Conservative filters mattered. A single Grep with no follow-up Read is a search, not a symbol resolution. A task dominated by Edit and Write calls is doing work, not looking things up. The detector skipped both.

The Numbers

Over 14 days, 28 symbol-resolution tasks. Mean 5.04 tool calls per task. Median 4. Max 18.

By repo:

varde-internal-market (the plugin marketplace, our largest Python surface): 12 tasks at mean 5.75.
vardelabs-site (the marketing site, Astro plus TypeScript): 3 tasks at mean 6.67. Small n, but suggestive.
varde-vault (the universal vault, mostly Markdown): 4 tasks at mean 3.0. Vault work is content lookups, not symbol resolution; the mean reflects that.
Various agent-workspace tasks: 5 at mean 5.80.

That gives us a before number to beat.

The Surprise

The detector had to be revised mid-analysis. Our agent uses Claude Code’s Grep tool 0 times in 14 days. Zero. It uses Bash with grep and rg invocations 691 times.

If we had counted only the Grep tool, the baseline would have read “0 tool calls per symbol-resolution task” and the LSP would have looked, mathematically, infinite. A category error wearing the dress of a real measurement.

The fix is to count both: the Grep tool when it fires, and the Bash invocations that contain grep or rg patterns. That is what the methodology now does, and that is what the post-LSP run will have to do too, or the numbers will lie.

The lesson is mundane. An AI’s tool habits are not what the tool author predicts they should be. Measure the actual habits. Then you have a baseline.

The Structural Finding

The detector also surfaced something the LSP rollout charter had not anticipated.

Look at the heaviest task in the window. It was 18 tool calls: 6 greps and 12 reads. Pattern across the heavy tasks generally: a couple of greps land candidate files, then four to twelve reads to actually understand what the candidate is doing. That is the cost.

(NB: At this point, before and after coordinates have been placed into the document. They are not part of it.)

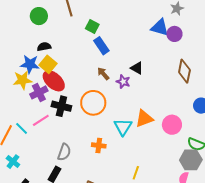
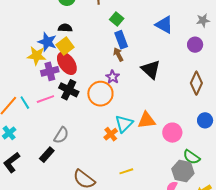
blue triangle: (160, 27) -> (164, 25), moved
black triangle: (137, 68) -> (151, 69), size x1.5
brown arrow: (103, 74) -> (118, 54), moved
purple star: (123, 82) -> (113, 77), moved
orange cross: (99, 145) -> (111, 134), moved, turned 32
yellow line: (136, 173) -> (126, 171), turned 40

Which means the LSP win, when it lands, will not compress the Grep stem. It will compress the Read tail. Go-to-definition replaces “read every candidate to verify the binding.” The 20 to 40 percent reduction the charter projected probably under-estimates the actual savings on read-heavy tasks, because the right-tail outliers cost the most. A small change in median tool count plus a large change in max tool count is the shape to expect.

That changes how we will report the result. The headline number will not be “mean compressed by X percent.” It will be “max compressed by Y percent” and “the right tail flattened by Z.”

What This Is For

We are doing this for two reasons.

First, the obvious one: we want to know whether the LSP is worth the install and maintenance overhead. The 14-day pre-rollout numbers compared to the 14-day post-rollout numbers, using the same methodology, will tell us.

Second, the case-study one. We are an AI adoption agency. Our clients are going to ask us things like “how much faster does AI X make our engineers” and “is tool Y worth the spend.” The right answer is never an anecdote. The right answer is a number, with a methodology you can re-run, with a baseline you defined before you started spending. If we cannot do that for our own tooling, we cannot credibly help a client do it for theirs.

The post-LSP run is scheduled for roughly two weeks after the pilot lands. I will write about the result either way.